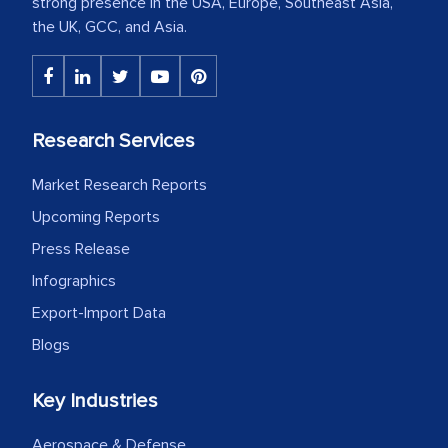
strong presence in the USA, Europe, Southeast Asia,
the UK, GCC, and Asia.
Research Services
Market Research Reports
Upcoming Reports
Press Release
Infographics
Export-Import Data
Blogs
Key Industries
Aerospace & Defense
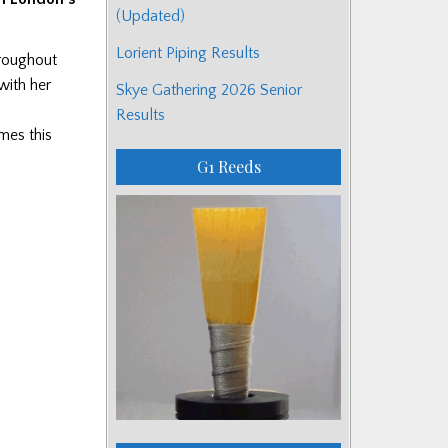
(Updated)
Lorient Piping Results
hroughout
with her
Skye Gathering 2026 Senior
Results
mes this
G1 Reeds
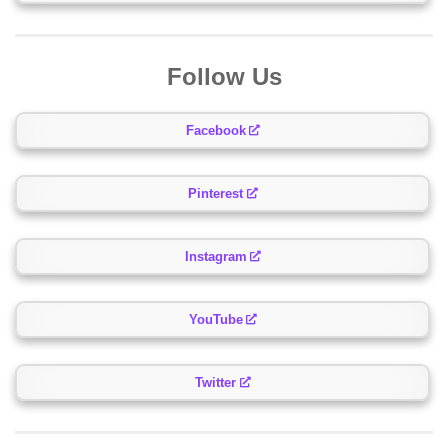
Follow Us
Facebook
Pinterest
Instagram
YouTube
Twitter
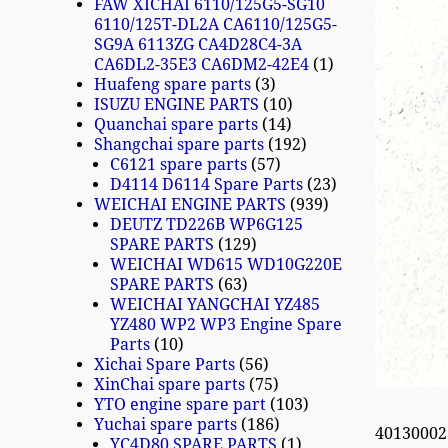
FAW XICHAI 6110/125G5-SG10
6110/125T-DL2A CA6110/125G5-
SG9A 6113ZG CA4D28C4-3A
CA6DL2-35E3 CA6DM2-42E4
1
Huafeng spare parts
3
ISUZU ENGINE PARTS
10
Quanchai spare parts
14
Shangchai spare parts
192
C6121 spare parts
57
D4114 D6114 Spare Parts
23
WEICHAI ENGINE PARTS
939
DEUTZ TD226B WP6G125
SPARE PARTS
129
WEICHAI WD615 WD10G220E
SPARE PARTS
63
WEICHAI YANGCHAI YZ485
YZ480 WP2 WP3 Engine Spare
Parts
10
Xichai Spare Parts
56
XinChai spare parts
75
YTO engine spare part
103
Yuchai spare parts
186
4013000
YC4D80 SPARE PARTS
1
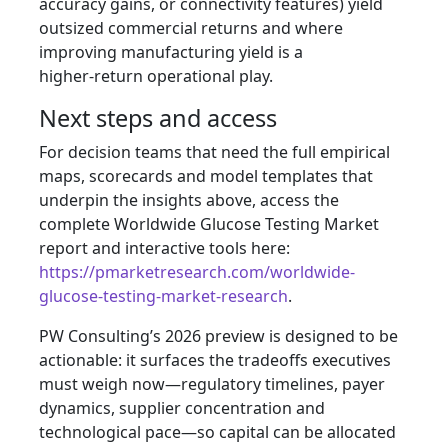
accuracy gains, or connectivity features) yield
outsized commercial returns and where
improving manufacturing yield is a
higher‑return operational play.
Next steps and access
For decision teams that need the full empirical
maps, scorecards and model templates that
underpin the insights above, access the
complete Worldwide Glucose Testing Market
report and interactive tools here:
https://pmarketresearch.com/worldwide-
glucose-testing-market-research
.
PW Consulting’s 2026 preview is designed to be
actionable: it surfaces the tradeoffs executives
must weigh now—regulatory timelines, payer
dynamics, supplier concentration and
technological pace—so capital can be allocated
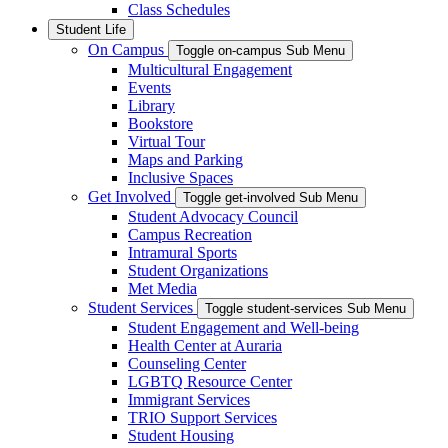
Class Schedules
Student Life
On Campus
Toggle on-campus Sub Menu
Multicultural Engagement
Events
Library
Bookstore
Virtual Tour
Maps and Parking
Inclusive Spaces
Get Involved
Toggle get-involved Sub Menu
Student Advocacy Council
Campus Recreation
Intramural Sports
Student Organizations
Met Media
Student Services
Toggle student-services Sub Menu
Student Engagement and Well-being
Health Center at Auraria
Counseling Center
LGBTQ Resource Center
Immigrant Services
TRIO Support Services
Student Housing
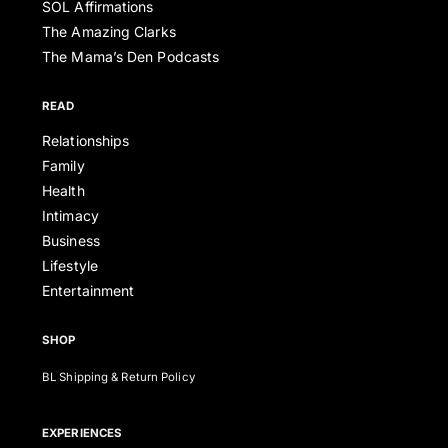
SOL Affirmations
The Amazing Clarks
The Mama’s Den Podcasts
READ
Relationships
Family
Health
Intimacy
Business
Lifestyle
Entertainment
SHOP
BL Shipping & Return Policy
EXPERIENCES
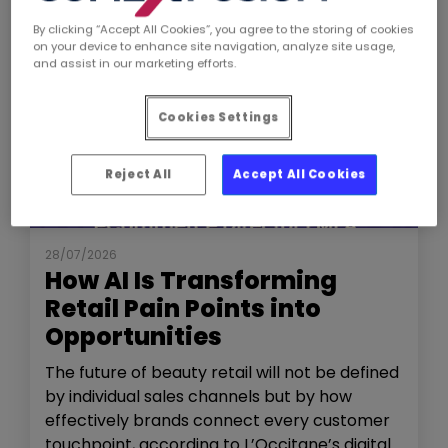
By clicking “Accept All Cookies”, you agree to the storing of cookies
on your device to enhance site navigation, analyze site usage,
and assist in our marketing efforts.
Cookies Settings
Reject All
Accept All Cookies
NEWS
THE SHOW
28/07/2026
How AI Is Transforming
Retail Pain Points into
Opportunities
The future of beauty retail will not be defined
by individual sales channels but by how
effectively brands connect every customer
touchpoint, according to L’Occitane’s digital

* Task statement *
Skipping any images, write out all the data exactly.

* Response to the task *
strong presence in the USA, Europe, Southeast Asia,
the UK, GCC, and Asia.
Research Services
Market Research Reports
Upcoming Reports
Press Release
Infographics
Export-Import Data
Blogs
Key Industries
Aerospace & Defense
(Updated)
Lorient Piping Results
hroughout
with her
Skye Gathering 2026 Senior
Results
mes this
G1 Reeds
Follow Us
Facebook
Pinterest
Instagram
YouTube
Twitter
FAW XICHAI 6110/125G5-SG10
6110/125T-DL2A CA6110/125G5-
SG9A 6113ZG CA4D28C4-3A
CA6DL2-35E3 CA6DM2-42E4
1
Huafeng spare parts
3
ISUZU ENGINE PARTS
10
Quanchai spare parts
14
Shangchai spare parts
192
C6121 spare parts
57
D4114 D6114 Spare Parts
23
WEICHAI ENGINE PARTS
939
DEUTZ TD226B WP6G125
SPARE PARTS
129
WEICHAI WD615 WD10G220E
SPARE PARTS
63
WEICHAI YANGCHAI YZ485
YZ480 WP2 WP3 Engine Spare
Parts
10
Xichai Spare Parts
56
XinChai spare parts
75
YTO engine spare part
103
Yuchai spare parts
186
4013000
YC4D80 SPARE PARTS
1
accuracy gains, or connectivity features) yield
outsized commercial returns and where
improving manufacturing yield is a
higher‑return operational play.
Next steps and access
For decision teams that need the full empirical
maps, scorecards and model templates that
underpin the insights above, access the
complete Worldwide Glucose Testing Market
report and interactive tools here:
https://pmarketresearch.com/worldwide-
glucose-testing-market-research
.
PW Consulting’s 2026 preview is designed to be
actionable: it surfaces the tradeoffs executives
must weigh now—regulatory timelines, payer
dynamics, supplier concentration and
technological pace—so capital can be allocated
Class Schedules
Student Life
On Campus
Toggle on-campus Sub Menu
Multicultural Engagement
Events
Library
Bookstore
Virtual Tour
Maps and Parking
Inclusive Spaces
Get Involved
Toggle get-involved Sub Menu
Student Advocacy Council
Campus Recreation
Intramural Sports
Student Organizations
Met Media
Student Services
Toggle student-services Sub Menu
Student Engagement and Well-being
Health Center at Auraria
Counseling Center
LGBTQ Resource Center
Immigrant Services
TRIO Support Services
Student Housing
SOL Affirmations
The Amazing Clarks
The Mama’s Den Podcasts
READ
Relationships
Family
Health
Intimacy
Business
Lifestyle
Entertainment
SHOP
BL Shipping & Return Policy
EXPERIENCES
By clicking “Accept All Cookies”, you agree to the storing of cookies
on your device to enhance site navigation, analyze site usage,
and assist in our marketing efforts.
Cookies Settings
Reject All
Accept All Cookies
NEWS
THE SHOW
28/07/2026
How AI Is Transforming
Retail Pain Points into
Opportunities
The future of beauty retail will not be defined
by individual sales channels but by how
effectively brands connect every customer
touchpoint, according to L’Occitane’s digital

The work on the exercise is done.